TASK DESCRIPTION. Determine how many lines in the entries below include "size". The reply should be that number and nothing else.
++++ RECORDS PROVIDED ++++
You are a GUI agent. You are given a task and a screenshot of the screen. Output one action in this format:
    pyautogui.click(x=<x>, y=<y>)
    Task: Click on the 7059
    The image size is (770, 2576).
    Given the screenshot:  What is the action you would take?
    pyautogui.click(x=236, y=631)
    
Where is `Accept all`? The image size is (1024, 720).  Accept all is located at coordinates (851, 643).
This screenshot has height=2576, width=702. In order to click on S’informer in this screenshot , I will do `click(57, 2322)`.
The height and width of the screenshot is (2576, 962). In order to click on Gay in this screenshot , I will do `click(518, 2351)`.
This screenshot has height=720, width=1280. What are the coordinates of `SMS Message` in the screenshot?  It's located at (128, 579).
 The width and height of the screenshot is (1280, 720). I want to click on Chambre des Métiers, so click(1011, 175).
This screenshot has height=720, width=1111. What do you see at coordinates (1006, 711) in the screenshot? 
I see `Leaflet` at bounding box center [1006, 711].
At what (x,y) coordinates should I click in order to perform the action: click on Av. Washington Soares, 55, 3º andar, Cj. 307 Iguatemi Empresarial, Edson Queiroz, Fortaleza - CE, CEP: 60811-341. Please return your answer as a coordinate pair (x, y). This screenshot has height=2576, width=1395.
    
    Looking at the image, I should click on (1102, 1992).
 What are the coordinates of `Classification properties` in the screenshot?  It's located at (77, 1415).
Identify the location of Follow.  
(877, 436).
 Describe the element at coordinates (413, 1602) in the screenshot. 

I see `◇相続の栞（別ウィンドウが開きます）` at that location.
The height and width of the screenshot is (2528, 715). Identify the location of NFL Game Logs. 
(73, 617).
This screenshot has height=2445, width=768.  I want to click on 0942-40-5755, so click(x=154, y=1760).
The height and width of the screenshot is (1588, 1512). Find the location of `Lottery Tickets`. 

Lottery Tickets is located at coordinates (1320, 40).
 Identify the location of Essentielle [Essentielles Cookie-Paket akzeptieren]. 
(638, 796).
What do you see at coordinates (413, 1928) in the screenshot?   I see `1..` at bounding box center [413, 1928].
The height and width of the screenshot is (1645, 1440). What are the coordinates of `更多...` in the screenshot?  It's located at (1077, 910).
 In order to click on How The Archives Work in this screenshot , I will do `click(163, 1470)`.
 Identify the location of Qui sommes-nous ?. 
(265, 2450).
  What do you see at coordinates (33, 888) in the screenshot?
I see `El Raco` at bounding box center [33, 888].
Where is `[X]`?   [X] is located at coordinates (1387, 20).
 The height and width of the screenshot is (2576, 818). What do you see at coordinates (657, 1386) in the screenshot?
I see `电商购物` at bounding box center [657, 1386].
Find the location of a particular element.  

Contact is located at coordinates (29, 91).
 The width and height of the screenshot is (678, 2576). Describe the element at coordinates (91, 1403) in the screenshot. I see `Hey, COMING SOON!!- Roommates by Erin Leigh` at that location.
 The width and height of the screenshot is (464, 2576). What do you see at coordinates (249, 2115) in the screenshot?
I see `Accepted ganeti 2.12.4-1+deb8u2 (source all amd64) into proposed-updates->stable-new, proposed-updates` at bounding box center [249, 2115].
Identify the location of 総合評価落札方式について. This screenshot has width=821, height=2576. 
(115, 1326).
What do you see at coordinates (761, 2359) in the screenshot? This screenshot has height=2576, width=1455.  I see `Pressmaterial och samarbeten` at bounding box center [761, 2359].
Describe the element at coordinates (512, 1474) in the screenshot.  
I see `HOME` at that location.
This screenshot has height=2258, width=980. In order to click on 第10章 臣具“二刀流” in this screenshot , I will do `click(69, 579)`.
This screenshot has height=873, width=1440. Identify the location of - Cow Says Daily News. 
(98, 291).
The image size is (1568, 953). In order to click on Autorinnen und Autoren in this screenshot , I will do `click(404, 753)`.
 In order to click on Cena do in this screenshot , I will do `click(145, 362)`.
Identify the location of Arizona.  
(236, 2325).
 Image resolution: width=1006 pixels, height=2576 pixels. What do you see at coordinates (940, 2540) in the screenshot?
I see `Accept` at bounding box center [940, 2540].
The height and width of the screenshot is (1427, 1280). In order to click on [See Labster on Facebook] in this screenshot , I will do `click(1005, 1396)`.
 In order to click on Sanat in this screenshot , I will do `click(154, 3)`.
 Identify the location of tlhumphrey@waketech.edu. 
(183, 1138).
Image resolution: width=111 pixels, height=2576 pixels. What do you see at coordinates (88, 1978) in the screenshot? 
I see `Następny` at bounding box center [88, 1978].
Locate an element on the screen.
++++
RESPONSE. 3